Au-delà de la mise en pli

Si les tendances capillaires ont grandement évolué au fil du temps, la passion pour la coiffure demeure la même pour les propriétaires du salon Le Mistral, qui a pignon sur rue à Dorval depuis 30 ans.

À l’époque où les cheveux crêpés étaient toujours à la mode, Suzanne Boyer et Sylvie Poirier, alors âgées dans la vingtaine, ont choisi d’ouvrir leur salon de coiffure où elles ont grandi.

Les deux petites cousines, qui se complètent tant par leurs personnalités opposées que par leur passion commune, ont développé une amitié indéniable. «La confiance, c’est la clé», remarque Sylvie Poirier.

Cette complicité se ressent non seulement avec le personnel du salon, mais aussi avec les clients. «Juste avec mon expression, Sylvie sait quand j’ai besoin d’un changement», observe Anne-Marie Spinelli, une cliente depuis le début.

«On est quatre générations à se faire coiffer ici. Ma mère y venait et maintenant, mes filles et mes petits-fils aussi. Ils y ont d’ailleurs eu leur première coupe», fait savoir la femme de 66 ans, qui se fait toujours complimenter sur sa crinière rousse dès qu’elle entre quelque part.

«C’est comme une famille. On peut parler de nos peines ou de nos joies et jamais on ne se sent jugés», ajoute-t-elle.

Afin de redonner à la communauté, Le Mistral organise par ailleurs des événements au profit de différentes causes.

Le temps qui passe
L’histoire du Mistral est d’abord née d’un coup de cœur. En prenant une marche dans leur quartier, les jeunes femmes sont tombées sous le charme du local à louer, qui abritait auparavant un magasin de laine.

«Le 545 chemin Bord-du-Lac a vu naître et grandir Le Mistral, le 2 juin 1986», se remémore avec beaucoup d’émotions Suzanne Boyer.

C’est dans ce même endroit que les coiffeuses ont été témoins de l’évolution des look, mais surtout, qu’elles ont vu grandir leurs clients.

«Les conversations ont changé au fil des années.

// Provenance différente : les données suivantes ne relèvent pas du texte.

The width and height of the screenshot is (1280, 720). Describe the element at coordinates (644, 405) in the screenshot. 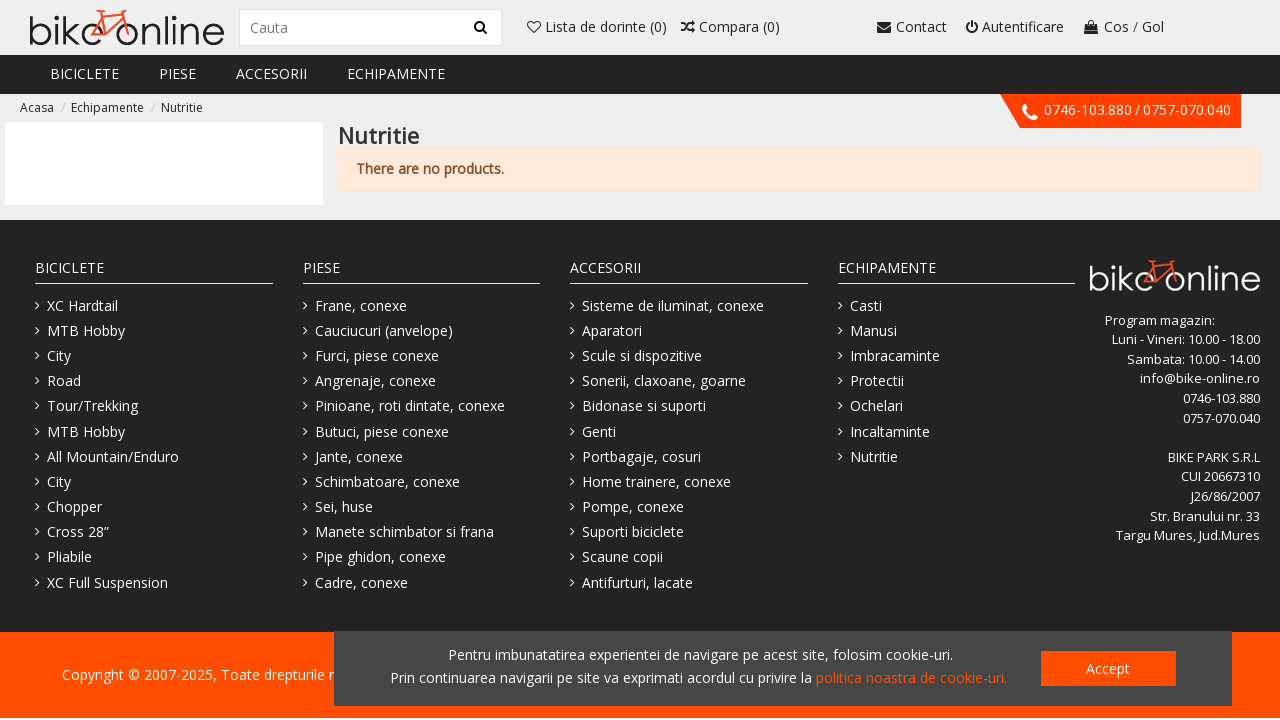 I see `Bidonase si suporti` at that location.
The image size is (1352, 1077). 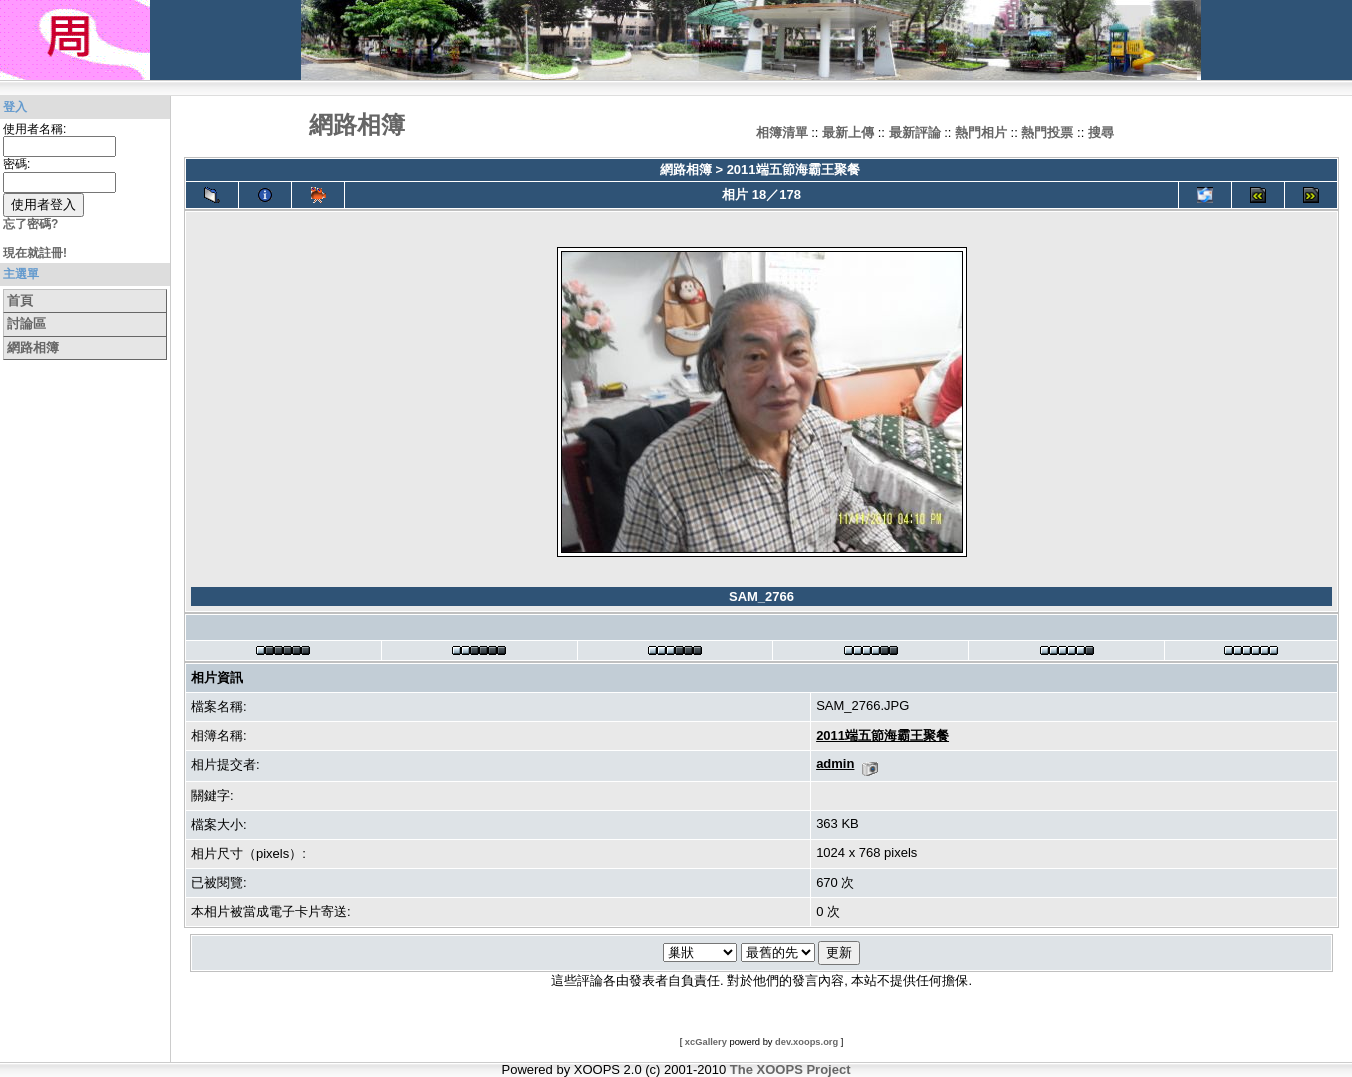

Il y a 30 ans, on était jeunes. C’était les enfants, les grandes passions et les mariages. Maintenant, c’est la retraite, les voyages, les petits-enfants et la maladie», observe Johanne Hansen, à l’emploi du Mistral depuis plusieurs années.

Pour Mme Boyer, la coiffure peut en révéler beaucoup sur la personne. «On peut trouver l’identité d’un malfaiteur avec un seul cheveu. Il y a une histoire qui s’y rattache. C’est fascinant, indique-t-elle. Au-delà de la coupe, il y a l’Humain.»

Les cheveux sont, au-delà de la coiffure, le reflet de ce que nous sommes.